A revista Época Negócios publicou na edição de Janeiro uma matéria realizada no Sertão da Paraíba, município de Paulista. A pequena cidade conquistou 22 medalhas nas Olimpíadas de Matemática das Escolas Públicas em 2012, sendo cinco medalhas de ouro. Para ter uma idéia, em toda Paraíba foram sete medalhas de ouro, uma em João Pessoa, uma em Patos e cinco em Paulista. A reportagem de Carlos Rydlewski revela o fenômeno que trouxe tantos frutos para a educação fundamental da cidade: a professora Jonilda.

Como Produzir Talentos

Na semana que antecedeu o Natal, eu e o fotógrafo Manoel Marques Neto enveredamos rumo ao alto sertão da Paraíba. Tínhamos como destino a pequena Paulista, uma cidade com 11.783 habitantes, a 397 quilômetros de João Pessoa, a capital do estado. Nossa missão era entender um fenômeno. Os estudantes do município paraibano, encravado no coração do semiárido nordestino, haviam se destacado em uma olimpíada de matemática, que mobilizou no ano passado 19,1 milhões de alunos da rede pública em todo o país. Os paulistenses conquistaram 22 prêmios. Foram cinco medalhas de ouro (um recorde para uma cidade desse porte), duas de prata, três de bronze e 12 menções honrosas. Tal resultado foi surpreendente. Superou, em termos proporcionais, o desempenho obtido pelos jovens entre 9 e 17 anos das principais cidades do Brasil.
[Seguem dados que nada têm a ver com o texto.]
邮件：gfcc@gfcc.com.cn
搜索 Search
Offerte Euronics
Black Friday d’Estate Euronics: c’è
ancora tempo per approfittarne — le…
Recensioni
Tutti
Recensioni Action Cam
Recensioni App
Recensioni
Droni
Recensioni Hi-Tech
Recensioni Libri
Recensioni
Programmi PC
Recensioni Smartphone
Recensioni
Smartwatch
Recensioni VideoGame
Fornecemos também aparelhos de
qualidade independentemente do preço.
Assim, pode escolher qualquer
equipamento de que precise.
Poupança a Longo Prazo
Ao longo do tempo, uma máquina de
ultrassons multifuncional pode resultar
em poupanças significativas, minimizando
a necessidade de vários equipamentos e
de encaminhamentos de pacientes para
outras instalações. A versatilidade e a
À medida que seguíamos em direção ao interior, o cenário destoava cada vez mais de um ambiente que supúnhamos propício a um bom desempenho escolar. Principalmente em se tratando de uma disciplina como a matemática – o bicho-papão da estudantada.
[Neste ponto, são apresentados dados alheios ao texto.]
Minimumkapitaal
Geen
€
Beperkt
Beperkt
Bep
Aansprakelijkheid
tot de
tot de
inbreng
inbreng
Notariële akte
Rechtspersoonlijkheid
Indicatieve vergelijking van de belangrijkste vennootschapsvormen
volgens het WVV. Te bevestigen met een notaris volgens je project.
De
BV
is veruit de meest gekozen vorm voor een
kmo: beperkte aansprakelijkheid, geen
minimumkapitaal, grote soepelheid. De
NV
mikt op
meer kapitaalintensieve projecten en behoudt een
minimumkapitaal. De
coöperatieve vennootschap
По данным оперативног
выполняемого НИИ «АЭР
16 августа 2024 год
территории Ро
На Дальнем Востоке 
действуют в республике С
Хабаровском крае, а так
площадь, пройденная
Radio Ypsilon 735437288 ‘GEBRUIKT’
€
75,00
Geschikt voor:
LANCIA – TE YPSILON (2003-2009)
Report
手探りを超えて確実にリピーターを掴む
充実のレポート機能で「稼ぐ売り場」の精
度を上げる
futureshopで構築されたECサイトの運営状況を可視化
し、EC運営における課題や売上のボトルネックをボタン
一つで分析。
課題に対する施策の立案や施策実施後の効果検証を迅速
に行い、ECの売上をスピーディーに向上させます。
Em longos trechos do percurso até Paulista, o que se via era o efeito da maior seca registrada na região nas últimas quatro décadas. A paisagem parecia ter sido destruída por um imenso incêndio. E foi. E ainda é. O Sol queima a região com temperaturas que vão além dos 40 graus nessa época do ano. Não chove, ali, desde outubro de 2011. Então, qual a explicação para tantas medalhas? Todas as respostas convergiam para um nome: Jonilda – ou melhor, professora Jonilda. Qual o seu segredo?

Maria
 Salete Laurentino gritou, riu e chorou. Fez tudo isso junto e misturado, repetidas vezes. Enquanto se dedicava a tais manifestações, ligou para todos os números que constavam da sua lista de contatos, no celular. Se eram muitos? “Só de irmãos tenho 13”, diz. Tamanha animação era justificável. Salete acabara de saber que a filha Miriam, de 12 anos, havia sido premiada com uma medalha de ouro na Olimpíada Brasileira de Matemática das Escolas Públicas, a Obmep, cujos resultados foram divulgados em dezembro.
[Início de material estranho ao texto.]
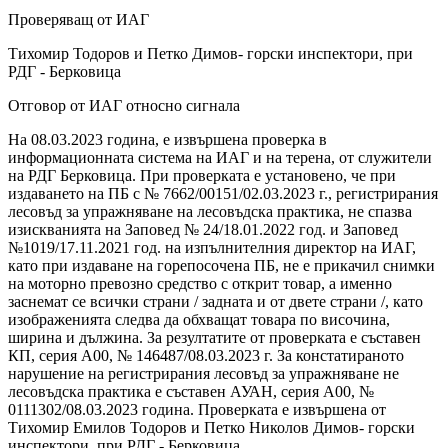
Проверяващ от ИАГ
Тихомир Тодоров и Петко Димов- горски инспектори, при
РДГ - Берковица
Отговор от ИАГ относно сигнала
На 08.03.2023 година, е извършена проверка в
информационната система на ИАГ и на терена, от служители
на РДГ Берковица. При проверката е установено, че при
издаването на ПБ с № 7662/00151/02.03.2023 г., регистрирания
лесовъд за упражняване на лесовъдска практика, не спазва
изискванията на Заповед № 24/18.01.2022 год. и Заповед
№1019/17.11.2021 год. на изпълнителния директор на ИАГ,
като при издаване на горепосочена ПБ, не е прикачил снимки
на моторно превозно средство с открит товар, а именно
заснемат се всички страни / задната и от двете страни /, като
изображенията следва да обхващат товара по височина,
ширина и дължина. За резултатите от проверката е съставен
КП, серия А00, № 146487/08.03.2023 г. За констатираното
нарушение на регистрирания лесовъд за упражняване не
лесовъдска практика е съставен АУАН, серия А00, №
0111302/08.03.2023 година. Проверката е извършена от
Тихомир Емилов Тодоров и Петко Николов Димов- горски
инспектори, при РДГ - Берковица.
A vitória de Miriam não se resumia ao prêmio. Ela, na verdade havia superado um trauma. Poucos meses antes da disputa, a garota nutria pavor por matemática. De repente, transformou-se.  Começou a se dedicar a matéria em três períodos ao dia. Pela manhã freqüentava a escola, à tarde estudava em casa e, à noite, fazia, aulas de reforço. Dormia sobre os livros. Preocupada, a mãe até lhe recomendava repouso. Qual o motivo da mudança? Miriam diz, em tom de brincadeira: “Foi a Jonilda que passou a mão na minha cabeça.”

Jonilda Alves Ferreira, de 44 anos, não tem poderes sobrenaturais, mas faz lá as suas mágicas. Natural de Paulista, leciona matemática desde 2002. Atualmente, dá aulas para seis turmas do 6º ao 9º ano, na Escola Municipal Cândido de Assis Queiroga. Na cidade, é identificada como a hospedeira de um vírus insólito – que disseminou uma febre por números. Os estudantes do município paraibano transformaram a matemática em brincadeira. “O melhor é que ela pode ser levada para qualquer lugar e nunca quebra”, diz Wanderson Ferreira, de 11 anos. O garoto já conquistou três medalhas na Obmep: dois ouros, em 2010 e 2011, e uma prata no ano passado. Adivinha de quem ele é filho? Da Jonilda.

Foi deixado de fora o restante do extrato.